December 28, 2006

(++++) BEETHOVEN AND HIS SHADOW

Beethoven: String Trios, Volume 1: Trio in E-flat Major, op. 3; Serenade (Trio) in D Major, op. 8. Members of the Kodály Quartet: Attila Falvay, violin; János Fejérvári, viola; György Éder, cello. Naxos. $8.99.

Ferdinand Ries: Complete Symphonies. Howard Griffiths conducting the Zürcher Kammerorchester. CPO. $35.99 (3 CDs + 1 SACD).

     Beethoven cast such a long shadow that it is fascinating to hear works in which he stood in the shadow of someone else.  The first volume of Naxos’ planned set of all Beethoven’s string trios begins with the composer’s op. 3, which is very clearly modeled on Mozart’s only string trio, known as the Divertimento, K563.  Mozart’s sublime work is one of his monumental achievements – how he attained such depth and reached such heights with only three instruments is another of Mozart’s many miracles.  Beethoven’s work, in contrast, is light and bright and pleasant, but altogether inconsequential.  Attila Falvay, János Fejérvári and György Éder play it well, with considerable verve, but this work barely hints at Beethoven’s later capabilities.  The op. 8 Serenade, though, provides stronger indications.  The last three of its six movements are particularly interesting: one starts as an Adagio, turns into a Scherzo, then back to an Adagio, then a Scherzo again; one is a thematically intriguing and altogether ingratiating Allegretto alla Polacca; and the finale – twice the length of any other movement in this work – is a theme and variations that ends with a spirited march.  Again, the members of the Kodály Quartet play spiritedly and do not attempt to give the Serenade more gravity than it possesses – but they bring out what it does have, and there turns out to be a fair amount there.

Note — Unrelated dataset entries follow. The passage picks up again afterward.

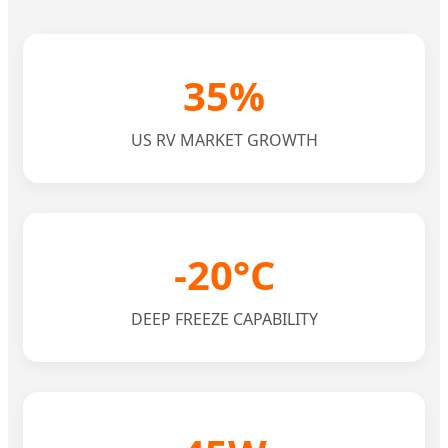
35%
US RV MARKET GROWTH
-20°C
DEEP FREEZE CAPABILITY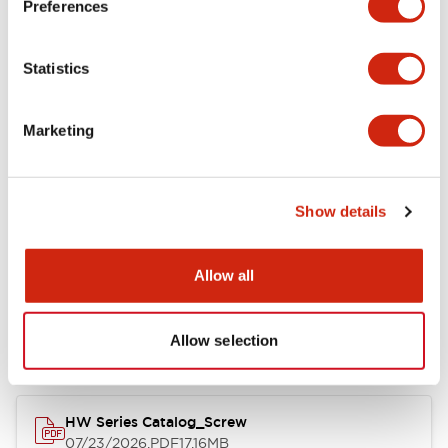
Preferences
Functional Specifications
Statistics
Mechanical Specifications
Marketing
Other Specifications
Show details
Documents and Files
Allow all
Allow selection
Catalogs & Brochures
Approvals And Standards
HW Series Catalog_Screw
07/23/2026
.PDF
17.16MB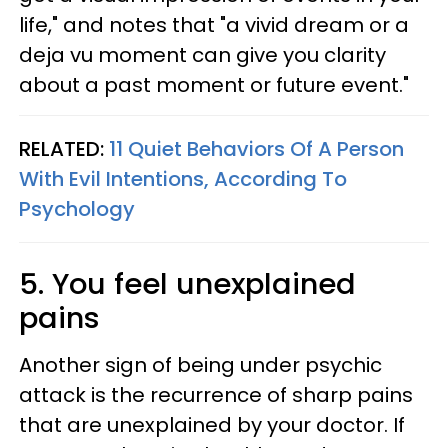
life," and notes that "a vivid dream or a
deja vu moment can give you clarity
about a past moment or future event."
RELATED:
11 Quiet Behaviors Of A Person
With Evil Intentions, According To
Psychology
5. You feel unexplained
pains
Another sign of being under psychic
attack is the recurrence of sharp pains
that are unexplained by your doctor. If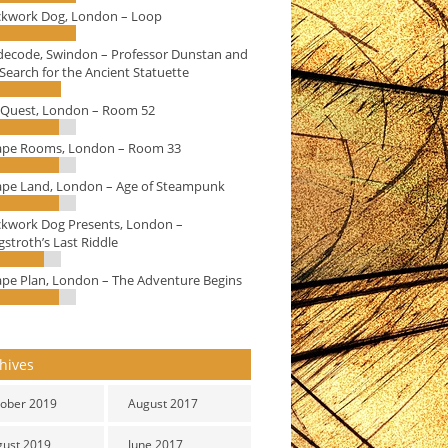
ckwork Dog, London – Loop
decode, Swindon – Professor Dunstan and
Search for the Ancient Statuette
eQuest, London – Room 52
ape Rooms, London – Room 33
ape Land, London – Age of Steampunk
ckwork Dog Presents, London –
stroth’s Last Riddle
ape Plan, London – The Adventure Begins
hives
ober 2019
August 2017
gust 2019
June 2017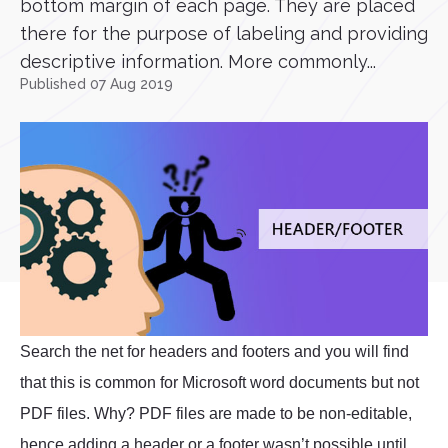
bottom margin of each page. They are placed
there for the purpose of labeling and providing
descriptive information. More commonly...
Published 07 Aug 2019
Search the net for headers and footers and you will find
that this is common for Microsoft word documents but not
PDF files. Why? PDF files are made to be non-editable,
hence adding a header or a footer wasn’t possible until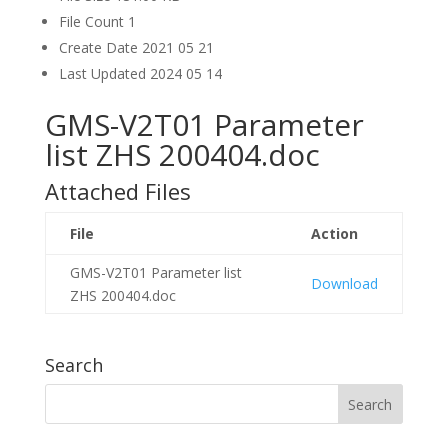
File Count
1
Create Date
2021 05 21
Last Updated
2024 05 14
GMS-V2T01 Parameter
list ZHS 200404.doc
Attached Files
File
Action
GMS-V2T01 Parameter list
Download
ZHS 200404.doc
Search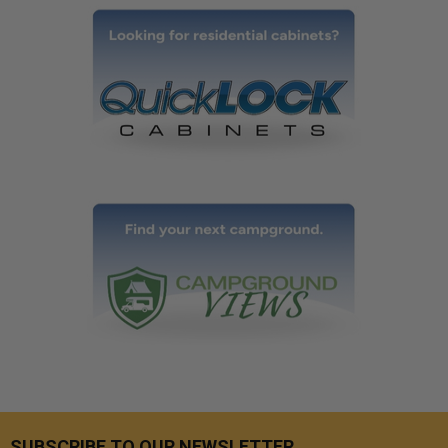
SUBSCRIBE TO OUR NEWSLETTER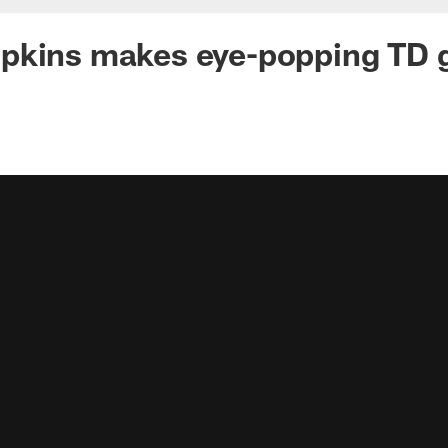
pkins makes eye-popping TD 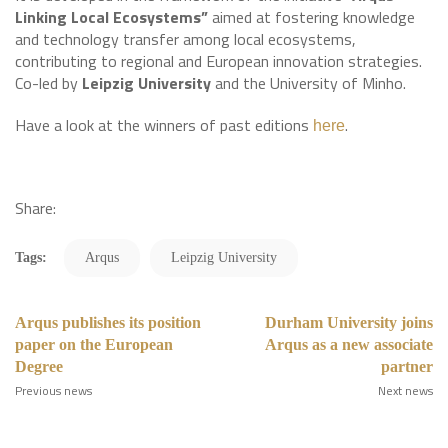
Linking Local Ecosystems”
aimed at fostering knowledge
and technology transfer among local ecosystems,
contributing to regional and European innovation strategies.
Co-led by
Leipzig University
and the University of Minho.
Have a look at the winners of past editions
.
here
Share:
Tags:
Arqus
Leipzig University
Arqus publishes its position
Durham University joins
paper on the European
Arqus as a new associate
Degree
partner
Previous news
Next news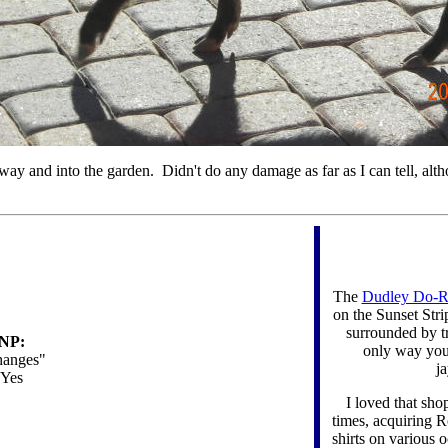
eway and into the garden. Didn't do any damage as far as I can tell, al
The
Dudley Do-R
on the Sunset Stri
surrounded by tra
NP:
only way you 
anges"
j
Yes
I loved that sh
times, acquiring 
shirts on various 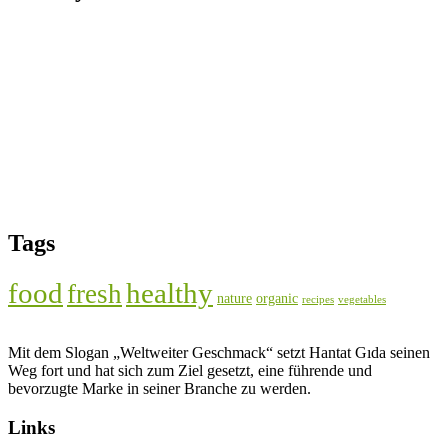
Tags
food
healthy
fresh
nature
organic
recipes
vegetables
Mit dem Slogan „Weltweiter Geschmack“ setzt Hantat Gıda seinen
Weg fort und hat sich zum Ziel gesetzt, eine führende und
bevorzugte Marke in seiner Branche zu werden.
Links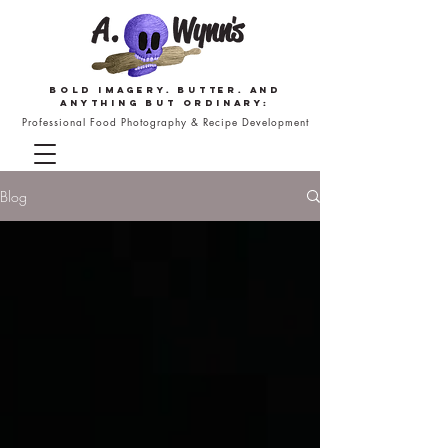
Bold imagery. butter. and
anything but ordinary:
Professional Food Photography & Recipe Development
Blog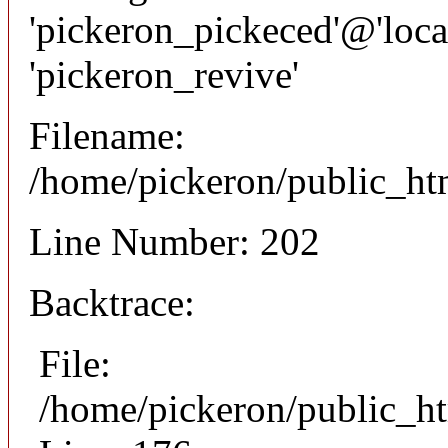
'pickeron_pickeced'@'local
'pickeron_revive'
Filename:
/home/pickeron/public_htm
Line Number: 202
Backtrace:
File:
/home/pickeron/public_ht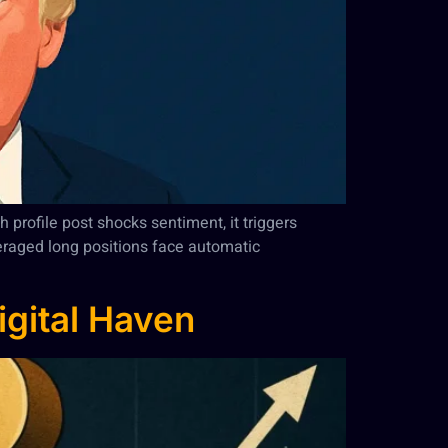
 profile post shocks sentiment, it triggers
everaged long positions face automatic
igital Haven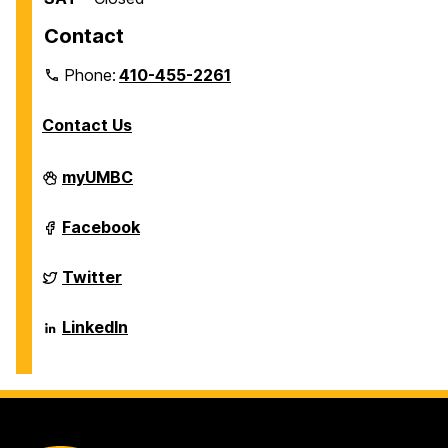
Contact
Phone:
410-455-2261
Contact Us
Department
myUMBC
of
Biological
Sciences
Department
Facebook
on
of
Biological
Sciences
Department
Twitter
on
of
Biological
Sciences
Department
LinkedIn
on
of
Biological
Sciences
on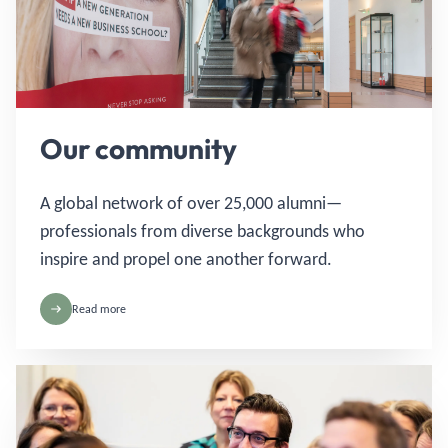
Our community
A global network of over 25,000 alumni—
professionals from diverse backgrounds who
inspire and propel one another forward.
Read more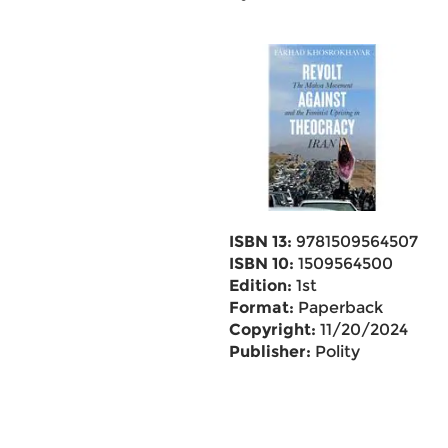
ISBN 13:
9781509564507
ISBN 10:
1509564500
Edition:
1st
Format:
Paperback
Copyright:
11/20/2024
Publisher:
Polity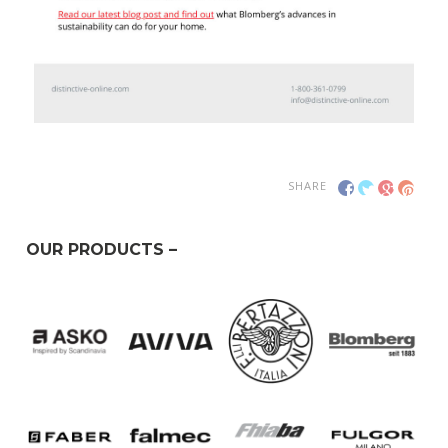
SHARE
OUR PRODUCTS –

     There is more than a fair amount of musical value in the eight symphonies of Ferdinand Ries, but Ries, born in 1784, has the misfortune to be forever associated with and vastly overshadowed by Beethoven, with whom he studied for a time and whose secretary he became in the early 1800s.  Ries was frank in his admiration for Beethoven, about whom he co-wrote a set of reminiscences, and his music shows it in two ways.  First, there are almost direct quotations from some Beethoven symphonies in some by Ries, plus some modulations and instrumental uses that were clearly inspired by Beethoven even if not copied directly from him.  Second, Ries repeatedly and unsuccessfully strove to move beyond the trails that Beethoven blazed – the Ries symphonies’ finales, in particular, tend to be a neither-here-nor-there blend of sonata and rondo forms, as if Ries knew he needed something different but was not quite sure what it should be or how to create it.

     Nevertheless, the neglect of Ries’ well-wrought symphonies is unfair – as history is so often unfair to the merely talented when there are towering geniuses in the same field living at the same time.  Ries’ eight works have a compositional order as confused as the order of Antonín Dvořák’s used to be until it was standardized.  To hear the Ries symphonies in the order in which they were written, you listen to No. 1, then No. 5, No. 2, No. 3, No. 4, No. 8 (one of two that were never published), No. 6, and No. 7 (the other that was never published).  This is easy to do with the new CPO set, which has two symphonies per disc, but the listening is not entirely straightforward, since these are four separate releases enclosed in a paper sleeve rather than a single integrated release.  Sound quality varies, booklet notes are sometimes repetitious and sometimes hard to follow, and the fourth disc (of symphonies 7 and 8) is not a standard CD but a Super Audio CD (SACD) – which, for some reason, has the most incoherent accompanying notes and even gets Ries’ dates wrong.

     It is worth getting past these presentation peculiarities, because Ries had some interesting and clever things to say in his music.  Beethoven’s “Eroica” clearly was a major influence: Ries wrote two symphonies in the same key (E-flat Major); liked to use hammering chords reminiscent of those in the “Eroica” to make some of his points; and even wrote a “March funèbre” as the slow movement of one symphony (No. 1, in D major).  Entirely on his own, Ries created numerous felicitous tunes and some especially impressive Menuetto or Scherzo movements (he used each designation four times).  Each of the Ries symphonies is in the half-hour range – he never sought to scale the heights through length – with three in minor keys and five in major; four with slow introductions to the first movement and four without; and an increasing mastery of instrumentation and orchestral color evident as the series progresses from No. 1 of 1809 to No. 7 of 1835.  Ries’ star never shone very brightly, and was already eclipsed by the time of his death in 1838.  But he is a better symphonist than most audiences have ever had a chance to know.  Howard Griffiths leads the Zürcher Kammerorchester with great style, and this small group sounds far fuller than its size would indicate as it brings real weight (if not weightiness) to a composer who deserves to be more widely heard.